就活直前の3年生にゼミの先輩がアドバイス!
3年生が本格的に就職活動を始める夏から秋頃、4年生やゼミ卒業生が自らの就活体験を語る機会を設けています。「この対策はおすすめ」「私はこれで失敗した」などの先輩たちのリアルな就活体験談は、就職活動に不安を抱える3年生にとって心強いアドバイスとなっています。
 ゼミでは、アメリカ経済が直面している課題を取り上げ、各自で調査・研究し、自らの意見を発表するスタイルで進めています。2023年度は「アメリカ経済の内向化と世界経済の行方」に焦点を当てて研究を進めています。その中で、「最低賃金の地域的格差はなぜ生じるか」、「トランプ支持層はどのような特徴を持っているか」などのテーマに取り組みながら、多様な側面からアメリカ経済が抱える課題の本質を考察します。
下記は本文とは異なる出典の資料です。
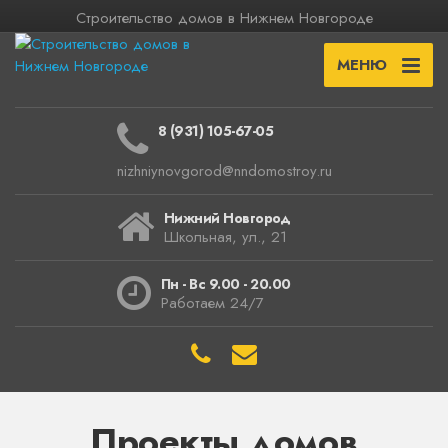
Строительство домов в Нижнем Новгороде
МЕНЮ
8 (931) 105-67-05
nizhniynovgorod@nndomostroy.ru
Нижний Новгород
Школьная, ул., 21
Пн - Вс 9.00 - 20.00
Работаем 24/7
Проекты домов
 こうした演習を通して、3年次は資料の探し方や読み方、論点の整理の方法などを習得します。4年次では3年次に身に付けたことを生かし、卒業論文の執筆に取り組みます。卒業論文のテーマは、アメリカ経済に関連するものであれば、自由です。書きやすいテーマよりも、学生の好奇心や関心のある社会問題をテーマにすることをすすめており、毎年個性豊かなテーマが揃います。
 私がゼミで重視していることは、情報を収集し、分析し、説得力のある論文にまとめるスキルはもちろんですが、問題を見出し、掘り下げることに喜びを感じ、探究する姿勢や態度を身に付けることです。卒業論文のテーマで学生の興味関心を重視しているのも、知的好奇心こそが研究の原動力と考えるからです。ですから、4年次には卒業論文で興味関心のあることに納得いくまで掘り下げてほしいと思っています。
 常に知識の更新が必要なこれからの時代において、「探究する力」は必要不可欠な力です。ゼミで身に付けた「なぜだろう?」と感じる力、当たり前を„当たり前"として見逃さない力があれば、変化の激しい社会でもしっかりと本質を見極めることができます。また、旺盛な好奇心が人生そのものを豊かにしてくれるでしょう。
 そして、「人と違う考え方でも大丈夫」ということもゼミで学んでほしいです。問題の捉え方や好奇心のツボは人それぞれ。ゼミでさまざまな意見に触れ、違いを大切にしながら、互いに学び合う姿勢を身に付けてください。